The House of Representatives voted Tuesday night to approve a Senate bill to avert a feared fiscal cliff.
The measure that sought to maintain tax cuts for most Americans but increase rates on the wealthy passed the Democratic-led Senate overwhelmingly early in the day.
There was discussion about amending the Senate bill by adding spending cuts, but in the end, House lawmakers voted on the bill as written -- a so-called up or down vote.
The legislation would raise roughly $600 billion in new revenues over 10 years, according to various estimates.
The timing of the vote was crucial, as a new Congress is set to be sworn in Thursday.
The legislation averted much of the fiscal cliff's negative near-term economic impact by extending the Bush-era tax cuts for the majority of Americans. It also extends long-term unemployment benefits that were set to expire.
Had the House not acted, and the tax cuts enacted last decade expired fully, broad tax increases would have kicked in, as would $110 billion in automatic cuts to domestic and military spending.
In a statement Congressman Doug Lamborn, R-Colo., had this to say:
"I recognize that this last minute push to avoid the so-called fiscal cliff has been frustrating for the American people. I share in that frustration. The House passed bills to avoid the fiscal cliff last year. We are only in this position now because Senate Democrats and President Obama failed to take any action for months. So tonight, the House is voting on a rushed bill that does not address the underlying cause of our nation's fiscal problem: overspending.
"All along, I have been fighting for American taxpayers. They deserve low taxes and a government that lives within its means. I oppose the bill the Senate sent to the House because although it gives lower taxes to many Americans, it fails to do anything to address the spending crisis. Until we bring spending under control and reform entitlements, we will never have a truly prosperous economy with strong job creation. Another major problem is that most of the new tax revenue demanded by President Obama is spent on government programs rather than reducing the deficit.
"I will continue to work toward common sense solutions to bring Washington's spending under control. Washington does not have a revenue problem, it has a spending problem."
Congressman Scott Tipton, R-Colo., also issued a statement:
"Washington did not tax its way to a $16.3 trillion debt; it spent its way there. The Senate package does nothing to address the spending crisis in this country that has resulted in four straight years of trillion dollar deficits and a $16.3 trillion debt. In May and August of this past year, the House passed legislation to avert the fiscal cliff, avoid sequestration, and protect all Americans from tax increases. The Senate refused to act then, and instead sent an incomplete package in the dead of night to the House that fails to address spending in any way and kicks the can down the road. The Senate bill raises $41 million in revenues for every $1 dollar of spending cuts. It is nothing more than business as usual as Washington tries to increase the size of government on the backs of the hard working American people. The failure to face the real issue-the spending crisis in this country-is irresponsible, dysfunctional and egregious.
The business as usual mentality of Washington is what brought us the fiscal cliff in the first place, and ultimately, is what feeds the economic uncertainty that has lead to credit downgrades and 23 million unemployed Americans. It's irresponsible to punt on spending reform, and even worse to put it off until the country is up against the debt ceiling, further jeopardizing the United States' credit rating, creating additional economic uncertainty. Adding insult to injury, taxes are going to go up on thousands of small businesses. These businesses will be forced to lay off employees, cut benefits, and delay hiring, all in order to foot the bill for a package that, at the end of the day, does nothing to solve the fiscal crisis.

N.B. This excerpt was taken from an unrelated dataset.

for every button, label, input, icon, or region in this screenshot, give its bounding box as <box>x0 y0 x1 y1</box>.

The people of my district want a balanced solution that deals with the national debt now by cutting wasteful spending in Washington; a solution that would provide long-term certainty to grow the economy, and get people back to work. A package that raises taxes, grows government, and punts on spending does not achieve these goals and is unacceptable. It's time the President and Congress do what is right-not what is easy-to fix the problem.

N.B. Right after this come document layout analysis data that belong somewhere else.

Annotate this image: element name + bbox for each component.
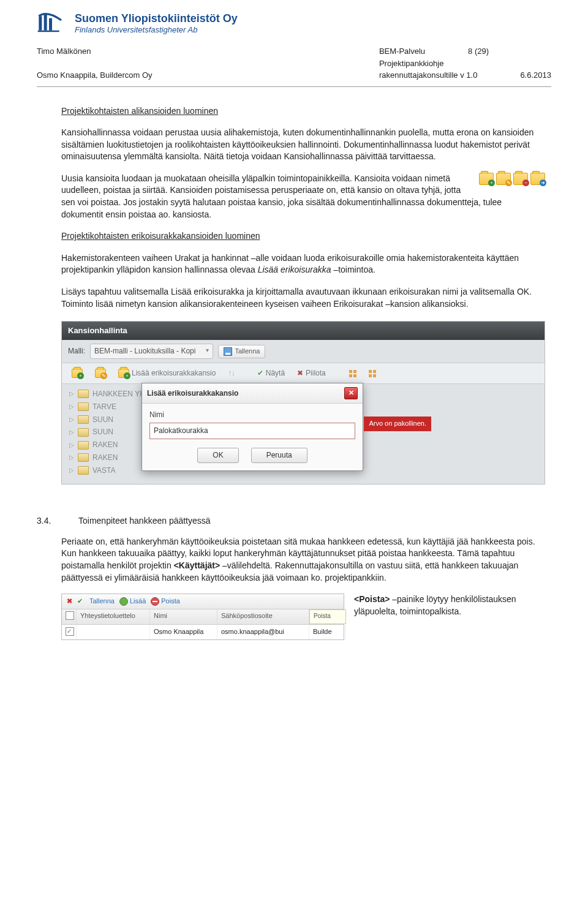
tb-folder-add[interactable]: + xyxy=(68,368,86,379)
doc-subtitle: Projektipankkiohje xyxy=(379,58,551,70)
document-header: Timo Mälkönen Osmo Knaappila, Buildercom… xyxy=(37,45,551,87)
folder-remove-icon: − xyxy=(513,173,528,185)
tb-add-special-folder[interactable]: + Lisää erikoisurakkakansio xyxy=(115,367,219,380)
folder-toolbar-icons: + ✎ − ➔ xyxy=(479,173,545,185)
grid-icon xyxy=(349,370,356,377)
dialog-ok-button[interactable]: OK xyxy=(197,448,238,463)
window-title: Kansionhallinta xyxy=(62,322,545,340)
save-icon xyxy=(224,347,232,356)
col-name: Nimi xyxy=(150,609,217,624)
malli-dropdown[interactable]: BEM-malli - Luokituksilla - Kopi xyxy=(90,344,213,359)
folder-icon xyxy=(78,428,89,437)
malli-label: Malli: xyxy=(68,346,85,356)
paragraph-subfolders-2: + ✎ − ➔ Uusia kansioita luodaan ja muoka… xyxy=(61,173,545,221)
plus-icon xyxy=(119,597,128,606)
svg-rect-2 xyxy=(49,18,52,31)
tb-x[interactable]: ✖ xyxy=(67,597,72,606)
checkbox-row[interactable] xyxy=(66,627,74,636)
cell-name: Osmo Knaappila xyxy=(150,625,217,639)
tb-tallenna[interactable]: Tallenna xyxy=(88,597,115,606)
col-contacts: Yhteystietoluettelo xyxy=(77,609,150,624)
folder-icon xyxy=(78,402,89,411)
company-logo: Suomen Yliopistokiinteistöt Oy Finlands … xyxy=(37,12,551,34)
cell-email: osmo.knaappila@bui xyxy=(217,625,309,639)
folder-icon xyxy=(78,441,89,450)
tb-grid[interactable] xyxy=(345,369,360,379)
section-title: Toimenpiteet hankkeen päättyessä xyxy=(78,515,211,527)
heading-special: Projektikohtaisten erikoisurakkakansioid… xyxy=(61,231,260,241)
required-badge: Arvo on pakollinen. xyxy=(364,417,431,431)
logo-text-sv: Finlands Universitetsfastigheter Ab xyxy=(75,25,238,34)
svg-rect-3 xyxy=(38,31,59,32)
table-header: Yhteystietoluettelo Nimi Sähköpostiosoit… xyxy=(62,609,344,625)
doc-version: rakennuttajakonsultille v 1.0 xyxy=(379,69,477,81)
table-row[interactable]: Osmo Knaappila osmo.knaappila@bui Builde xyxy=(62,625,344,639)
dialog-field-label: Nimi xyxy=(149,410,355,420)
svg-rect-1 xyxy=(44,14,47,31)
tallenna-button[interactable]: Tallenna xyxy=(218,345,265,358)
tb-poista[interactable]: Poista xyxy=(151,597,180,606)
paragraph-special-2: Lisäys tapahtuu valitsemalla Lisää eriko… xyxy=(61,286,545,310)
folder-icon xyxy=(78,415,89,424)
folder-move-icon: ➔ xyxy=(530,173,545,185)
folder-icon xyxy=(78,453,89,462)
close-icon[interactable]: ✕ xyxy=(344,387,358,399)
tb-grid2[interactable] xyxy=(365,369,380,379)
tb-accept[interactable]: ✔ xyxy=(77,597,83,606)
folder-add-icon: + xyxy=(479,173,494,185)
section-number: 3.4. xyxy=(37,515,61,527)
dialog-name-input[interactable]: Palokatkourakka xyxy=(149,423,355,439)
logo-mark-icon xyxy=(37,12,67,34)
section-34-paragraph: Periaate on, että hankeryhmän käyttöoike… xyxy=(61,536,545,584)
tb-piilota[interactable]: ✖Piilota xyxy=(293,367,330,380)
dialog-add-special-folder: Lisää erikoisurakkakansio ✕ Nimi Palokat… xyxy=(141,383,363,470)
col-email: Sähköpostiosoite xyxy=(217,609,309,624)
screenshot-kansionhallinta: Kansionhallinta Malli: BEM-malli - Luoki… xyxy=(61,321,545,485)
author-1: Timo Mälkönen xyxy=(37,45,153,58)
cell-company: Builde xyxy=(309,625,346,639)
col-hover-tooltip: Poista xyxy=(309,609,346,624)
author-2: Osmo Knaappila, Buildercom Oy xyxy=(37,69,153,81)
side-note-poista: <Poista> –painike löytyy henkilölistauks… xyxy=(354,594,545,617)
doc-date: 6.6.2013 xyxy=(520,69,551,81)
minus-icon xyxy=(151,597,159,606)
grid-icon-2 xyxy=(369,370,376,377)
heading-subfolders: Projektikohtaisten alikansioiden luomine… xyxy=(61,106,218,116)
tb-arrows[interactable]: ↑ ↓ xyxy=(224,367,237,380)
tb-folder-edit[interactable]: ✎ xyxy=(91,368,110,379)
page-number: 8 (29) xyxy=(468,45,489,58)
screenshot-users-toolbar: ✖ ✔ Tallenna Lisää Poista Yhteystietolue… xyxy=(61,594,344,640)
folder-icon xyxy=(78,466,89,475)
checkbox-all[interactable] xyxy=(66,611,74,620)
dialog-cancel-button[interactable]: Peruuta xyxy=(251,448,307,463)
dialog-title: Lisää erikoisurakkakansio xyxy=(147,388,238,399)
paragraph-subfolders-1: Kansiohallinnassa voidaan perustaa uusia… xyxy=(61,127,545,163)
paragraph-special-1: Hakemistorakenteen vaiheen Urakat ja han… xyxy=(61,252,545,276)
tb-lisaa[interactable]: Lisää xyxy=(119,597,146,606)
logo-text-fi: Suomen Yliopistokiinteistöt Oy xyxy=(75,12,238,25)
tb-nayta[interactable]: ✔Näytä xyxy=(254,367,288,380)
doc-service: BEM-Palvelu xyxy=(379,45,425,58)
section-heading-3-4: 3.4. Toimenpiteet hankkeen päättyessä xyxy=(61,515,545,527)
folder-edit-icon: ✎ xyxy=(496,173,511,185)
svg-rect-0 xyxy=(39,16,42,30)
folder-icon xyxy=(78,390,89,398)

Medicare and Social Security are on the path to bankruptcy if we do not act to get spending under control, as are countless other safety nets and valuable programs. Washington cannot continue to mortgage our children and grandchildren's future by delaying or blocking every meaningful attempt to put our nation on a sustainable fiscal course. The time to act is now, and I will fight to get spending under control in this country, eliminate waste, and do what is responsible for future generations."